Jan Loogman (1951) is schrijver en schrijfdocent. Hij publiceerde gedichten in De Brakke Hond, Deus ex Machina en andere bladen. In 2010 verscheen bij De Witte Uitgeverij zijn bundel ‘Een woord valt uit het nest’. In de laatste jaren publiceerde hij onder meer de biografische roman ‘De verrader van Sloten’ (Mekkelholt Boeken BV). Sinds februari 2019 is hij columnist van Meander – e-magazine voor poëzie.

 

Jan Loogman tipt deze week 'Over de schreef' van Robert de Roek.

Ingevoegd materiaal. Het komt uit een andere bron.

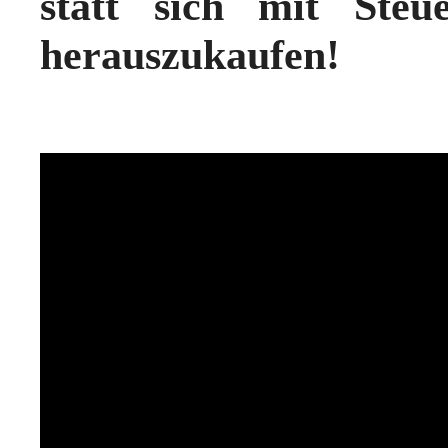
statt sich mit Ste
herauszukaufen!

In 'Over de schreef' toont Robert de Roek de lezer een plaatje: in de vroege ochtend loopt het ik-personage over een besneeuwd kerkhof. Het gedicht besluit met een keuze om de vrijwel ongerepte sneeuw te respecteren, ‘de grens van zuiver wit’ niet te overschrijden, niet over de schreef te gaan.

Wat dit precies kan betekenen, laat de dichter fijn in het midden. De onbeantwoorde vraag die dit gedicht stelt, kan dringender worden, als de dichter nog zorgvuldiger zou zijn. Want bij nader inzien is zijn beeld minder precies dan het aanvankelijk leek. ‘Het was nog donker toen ik naar de tramhalte toog’ luidt het begin, maar verderop blijkt dat er sneeuw is gevallen en zelfs zo dat het wit het ik-personage danig imponeert. Aan het slot van het gedicht terugblikkend stel ik vast dat het wel vroeg was toen het ik-personage op pad ging, maar donker kan het vanwege dat stralende wit niet geweest zijn. De tegenstrijdigheid in het beeld doet af aan de kracht van het gedicht. Desondanks zie ik het beeld voor mij en ik vermoed dan ook dat nog meer precisie binnen het bereik van Robert de Roek ligt. Daarom noem ik nog enkele kritiekpunten: ‘De eerste sneeuw was in de herfst gevallen’ is een zin waarin ‘in de herfst’ door de formulering geen tijdsbepaling lijkt, maar een plaatsbepaling à la ‘mijn lepel was in de soep gevallen.’ Dat kan niet de bedoeling zijn. En wat doet de in het begin genoemde tramhalte in het gedicht? Nu ik deze opmerkingen heb opgetikt, schiet me de vaste regel van nogal wat schrijfdocenten te binnen: schrap het begin! Wat mij betreft mag dit gedicht beginnen met ‘Mijn schoenen knerpten…’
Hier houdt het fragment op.